The St. Nicholas Hotel, on the west side of Broadway between Spring and Broome Streets, was a hotel like nothing New York City had seen before. It was said to have ended the reign of the Astor House, on Broadway at Vesey Street, as the preeminent New York hotel.
Opened on January 6, 1853, The New York Times reported that “[t]his magnificent establishment, which in extent of accommodation, completeness of arrangement, costliness and chaste elegance of decoration, and combination of all modern improvements, takes place as the Hotel par excellence of our day..”
When it first opened, the St. Nicholas stretched from Broome Street 100 feet toward Spring Street, and within a year the hotel was extended to the end of the block.

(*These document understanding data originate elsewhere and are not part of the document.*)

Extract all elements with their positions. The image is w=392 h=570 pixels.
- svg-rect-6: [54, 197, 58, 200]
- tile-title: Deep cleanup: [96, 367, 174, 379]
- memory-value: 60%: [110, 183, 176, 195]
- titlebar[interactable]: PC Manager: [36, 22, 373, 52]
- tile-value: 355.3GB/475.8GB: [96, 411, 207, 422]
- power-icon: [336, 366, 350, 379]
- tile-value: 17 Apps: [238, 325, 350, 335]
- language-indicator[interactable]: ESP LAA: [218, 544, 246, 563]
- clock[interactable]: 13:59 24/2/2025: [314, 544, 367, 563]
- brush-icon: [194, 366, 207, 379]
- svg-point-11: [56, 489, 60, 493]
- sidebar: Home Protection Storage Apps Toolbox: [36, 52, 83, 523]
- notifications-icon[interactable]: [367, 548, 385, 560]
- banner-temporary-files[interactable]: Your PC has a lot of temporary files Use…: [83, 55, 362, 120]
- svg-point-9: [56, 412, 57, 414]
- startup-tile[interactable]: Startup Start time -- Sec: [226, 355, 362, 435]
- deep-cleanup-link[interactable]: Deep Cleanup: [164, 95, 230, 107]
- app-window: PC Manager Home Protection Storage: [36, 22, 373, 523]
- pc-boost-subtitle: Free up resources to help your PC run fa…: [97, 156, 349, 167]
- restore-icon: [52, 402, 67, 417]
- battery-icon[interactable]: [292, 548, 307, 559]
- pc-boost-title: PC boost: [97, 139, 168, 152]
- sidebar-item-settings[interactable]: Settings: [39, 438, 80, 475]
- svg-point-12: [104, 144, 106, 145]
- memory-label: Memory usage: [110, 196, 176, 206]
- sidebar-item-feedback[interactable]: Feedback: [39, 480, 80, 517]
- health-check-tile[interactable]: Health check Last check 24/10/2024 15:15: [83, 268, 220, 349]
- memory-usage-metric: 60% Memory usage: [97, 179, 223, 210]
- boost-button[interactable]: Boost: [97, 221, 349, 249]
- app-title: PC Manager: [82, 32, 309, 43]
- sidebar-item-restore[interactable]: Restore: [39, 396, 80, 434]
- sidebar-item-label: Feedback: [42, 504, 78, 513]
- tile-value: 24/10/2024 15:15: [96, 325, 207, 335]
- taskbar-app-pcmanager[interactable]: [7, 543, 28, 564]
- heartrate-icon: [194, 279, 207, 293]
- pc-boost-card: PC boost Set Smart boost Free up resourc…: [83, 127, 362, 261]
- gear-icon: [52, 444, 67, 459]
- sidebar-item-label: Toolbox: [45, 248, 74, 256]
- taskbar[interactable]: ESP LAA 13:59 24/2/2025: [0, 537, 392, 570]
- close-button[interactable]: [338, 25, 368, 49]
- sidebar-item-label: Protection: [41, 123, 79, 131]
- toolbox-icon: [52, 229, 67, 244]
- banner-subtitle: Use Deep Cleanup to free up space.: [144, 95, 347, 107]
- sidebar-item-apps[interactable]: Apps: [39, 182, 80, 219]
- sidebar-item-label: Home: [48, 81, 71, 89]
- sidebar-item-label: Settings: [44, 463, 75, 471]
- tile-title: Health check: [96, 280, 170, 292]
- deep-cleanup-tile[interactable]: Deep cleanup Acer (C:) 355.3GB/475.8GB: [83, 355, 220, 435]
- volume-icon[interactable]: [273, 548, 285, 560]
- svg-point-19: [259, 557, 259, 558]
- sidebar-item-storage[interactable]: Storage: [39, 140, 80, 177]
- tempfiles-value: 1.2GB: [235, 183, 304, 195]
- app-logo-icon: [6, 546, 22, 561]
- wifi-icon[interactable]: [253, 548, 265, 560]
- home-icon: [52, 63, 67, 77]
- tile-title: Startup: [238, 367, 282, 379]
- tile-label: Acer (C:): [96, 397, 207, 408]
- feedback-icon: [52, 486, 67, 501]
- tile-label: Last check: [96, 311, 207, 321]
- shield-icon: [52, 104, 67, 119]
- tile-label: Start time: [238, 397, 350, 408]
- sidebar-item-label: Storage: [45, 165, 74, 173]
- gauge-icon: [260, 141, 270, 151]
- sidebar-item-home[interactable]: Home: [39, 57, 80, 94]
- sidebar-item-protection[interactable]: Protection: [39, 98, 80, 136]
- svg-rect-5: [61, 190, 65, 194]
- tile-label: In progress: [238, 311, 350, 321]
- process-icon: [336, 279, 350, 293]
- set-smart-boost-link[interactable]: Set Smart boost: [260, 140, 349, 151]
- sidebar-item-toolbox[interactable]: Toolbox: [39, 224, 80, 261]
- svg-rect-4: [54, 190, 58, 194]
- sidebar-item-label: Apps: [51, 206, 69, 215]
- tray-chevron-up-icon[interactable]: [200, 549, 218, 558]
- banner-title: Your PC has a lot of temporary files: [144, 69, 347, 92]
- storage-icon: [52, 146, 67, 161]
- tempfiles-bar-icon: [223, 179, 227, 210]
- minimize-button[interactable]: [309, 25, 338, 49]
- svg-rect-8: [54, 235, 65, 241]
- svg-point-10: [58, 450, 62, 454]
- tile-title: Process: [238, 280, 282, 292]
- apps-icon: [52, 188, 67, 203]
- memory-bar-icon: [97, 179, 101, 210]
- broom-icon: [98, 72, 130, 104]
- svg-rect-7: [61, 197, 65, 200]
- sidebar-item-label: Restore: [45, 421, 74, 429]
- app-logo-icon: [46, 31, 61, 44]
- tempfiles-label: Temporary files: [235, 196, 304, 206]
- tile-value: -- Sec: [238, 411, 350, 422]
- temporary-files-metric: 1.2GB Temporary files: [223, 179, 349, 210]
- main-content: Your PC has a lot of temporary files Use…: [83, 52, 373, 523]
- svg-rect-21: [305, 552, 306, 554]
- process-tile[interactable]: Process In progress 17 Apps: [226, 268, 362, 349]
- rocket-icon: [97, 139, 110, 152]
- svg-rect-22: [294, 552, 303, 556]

The six-story building was of Italian architecture with Corinthian elements.
Touting a marble lobby with frescoed ceiling, the St. Nicholas was the first building in New York City to cost over $1 million to build (and cost another $700,000 to furnish). Accommodating over 1,000 guests per week, it had several dining rooms, a reading room illuminated by an ornate, gilded and domed skylight, an elaborate men’s hair-cutting salon with gilded domed skylight, a gentlemen’s drawing room, among numerous other amenities.
In addition to hosting high profile guests and lavish celebrations, the St. Nicholas was also the scene of various high-profile crimes, including robbery, forgery, conspiracy, attempted murder, and two murders.
By the late-nineteenth century, the hotel declined in popularity as the City expanded ever farther uptown and the Fifth Avenue Hotel on Broadway at 23rd Street, became known as the newest “finest hotel in New York City.”
From the 1870s on, the hotel was converted to other uses: The Snook-designed Loubat store (503–511 Broadway) took the southern wing in 1878 and the central portion of the building (513–519 Broadway) became Samuel Warner’s store and warehouse in 1884. (source: Wikipedia)
The St. Nicholas Hotel permanently closed in 1884, and only a small sliver of the original hotel building was preserved when it was demolished in the early 20th century. The only remaining part of the original building is on the upper façade of 521 Broadway, where the windows still have their original ornamented moldings.